▶ _ASSIGNMENT_:
Copy out every line of the listing in which "below" appears.

▶ _PROVIDED RECORDS_:

◆ ◆ ◆ ◆ ◆ ◆ ◆

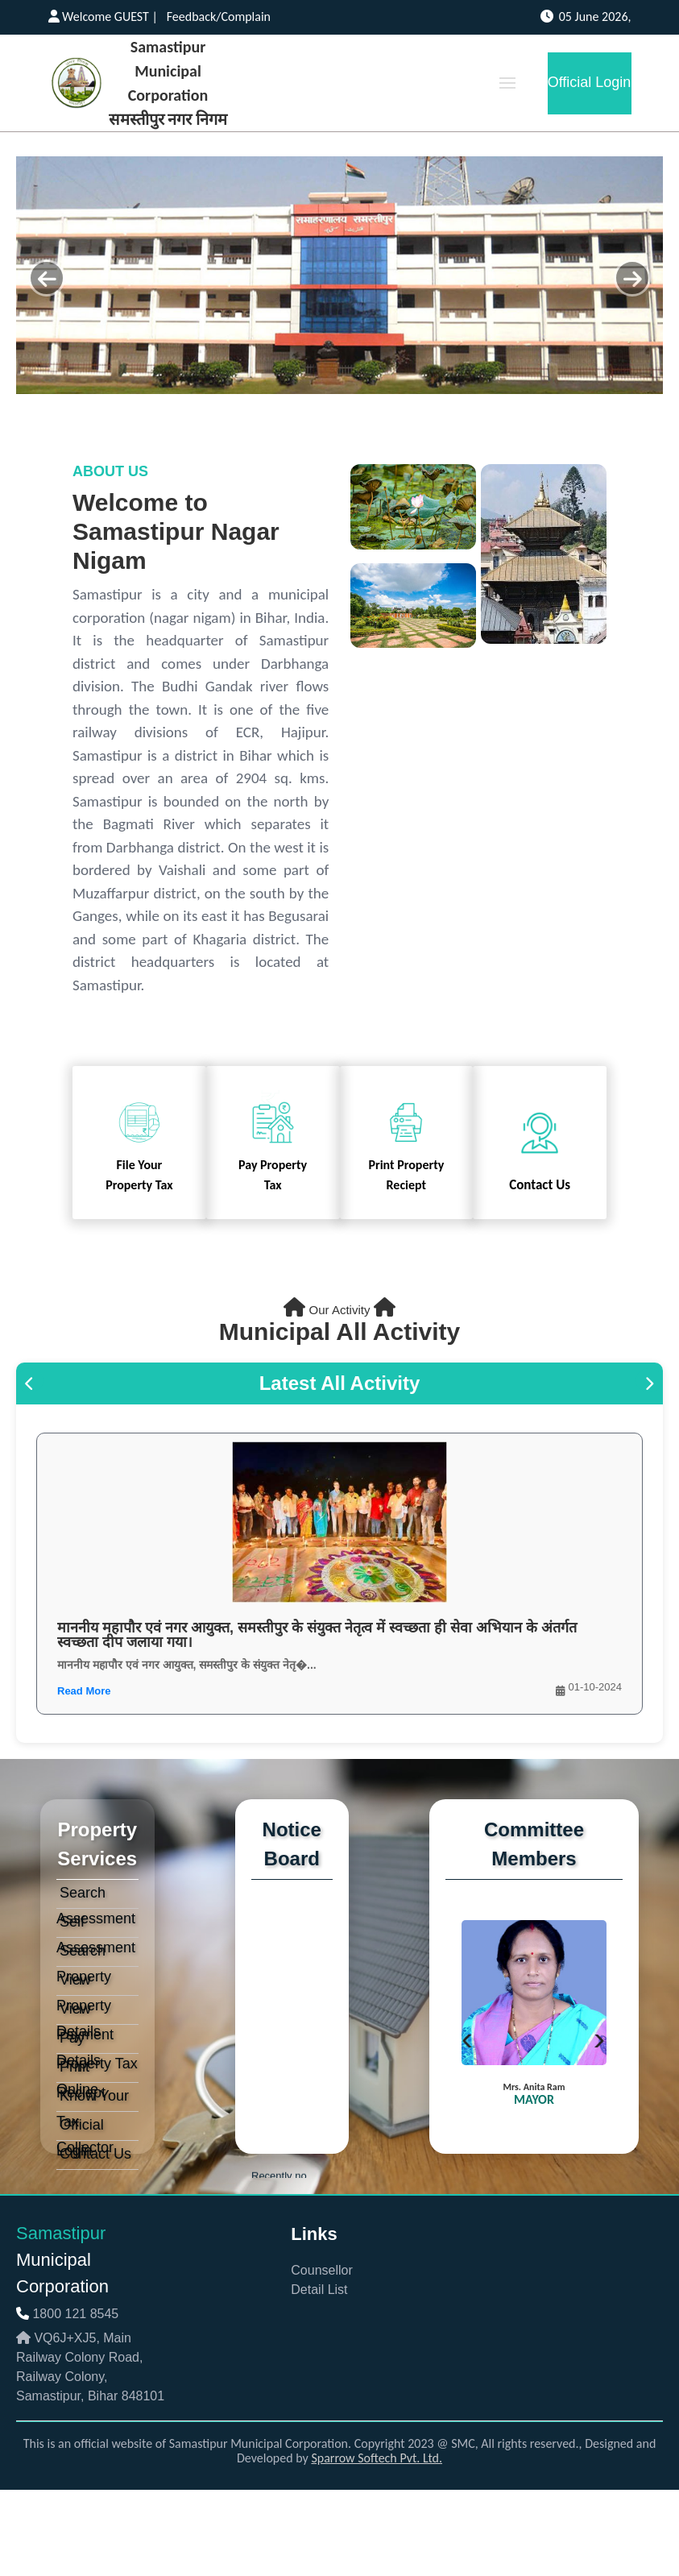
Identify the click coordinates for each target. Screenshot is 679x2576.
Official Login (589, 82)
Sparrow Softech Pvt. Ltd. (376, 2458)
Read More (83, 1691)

◆ ◆ ◆ ◆ ◆ ◆ ◆

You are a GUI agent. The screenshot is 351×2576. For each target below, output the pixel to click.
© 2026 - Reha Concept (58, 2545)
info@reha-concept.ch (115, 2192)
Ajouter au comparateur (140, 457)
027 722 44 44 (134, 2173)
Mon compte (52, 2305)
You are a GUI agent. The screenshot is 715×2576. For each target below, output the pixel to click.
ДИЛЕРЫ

◆ ◆ ◆ ◆ ◆ ◆ ◆

▶ _EXERCISE RESULT_:
You are a GUI agent. The screenshot is 351×2576. For each target below, output the pixel to click.
You are a GUI agent. The screenshot is 715×2576. For each target below, output the pixel to click.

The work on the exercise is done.